Monday, January 19, 2009

MLK Day

    One must go further,
    one must go further.

    - Kierkegaard
    Fear and Trembling

    Fachay Book (as in Versace, not my brilliance, thank you Max Rubin) doesn't cut it on MLK Day or 99.4% of the other 365. Music does. You know how on Face Book there's that whatcha doin' thingy? More important--what are you listening to. Me? This:

Image credit to http://www.bluesaccess.com/No_29/butter.html

I bought it in 1965 for $1.98, so I was one of the 200,000 who made this release go viral. I've made a CD so I don't utterly wear it out. Which brings us to tomorrow and the Chicago part. I hadn't known that Paul Butterfield's "Born in Chicago" was what made this release so huge.
http://www.bluesaccess.com/No_29/butter.html
At the end of 1964, on New Year's Eve, Paul Rothchild had taken an excited phone call from Fritz Richmond, a member of the popular Kweskin Jug Band, himself a founder of the Cambridge scene. "We're in Chicago," he said, "and we just heard Paul Butterfield's new band, and it's the greatest thing you've ever heard.
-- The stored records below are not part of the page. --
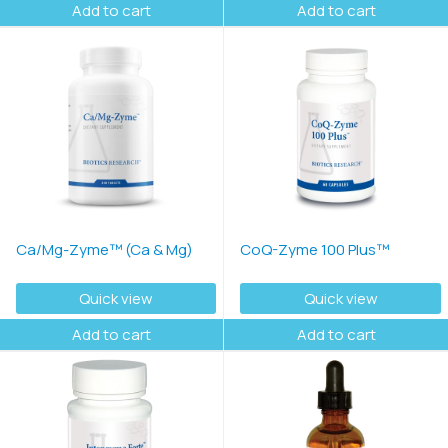
Add to cart
Add to cart
Ca/Mg-Zyme™ (Ca & Mg)
CoQ-Zyme 100 Plus™
Quick view
Quick view
Add to cart
Add to cart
Get on a plane right now and get to Chicago." Rothchild took Richmond seriously -- his first record had been with him in 1961 -- and held his musical opinions in high esteem. "So I left the party and flew to Chicago and caught the last set. I walked into Big John's and heard the most amazing thing I'd ever heard in my life. It was the same rush I'd had the first time I heard bluegrass. I said to myself, 'Here is the beginning of another era. This is another turning point in American music's direction.' " ...

Samplers were frequently released by Elektra, usually selling 20,000 to 30,000 copies. But not this one. "This sampler sold 200,000 copies," Rothchild says. "In a three-month period. Jac said, 'What's going on?' And I kept saying to him, 'This tune is going on: "Born in Chicago." Jac, we have a hit band on our hands.' "


So what's Obama spinning for the Inaugural Ball? The Dead.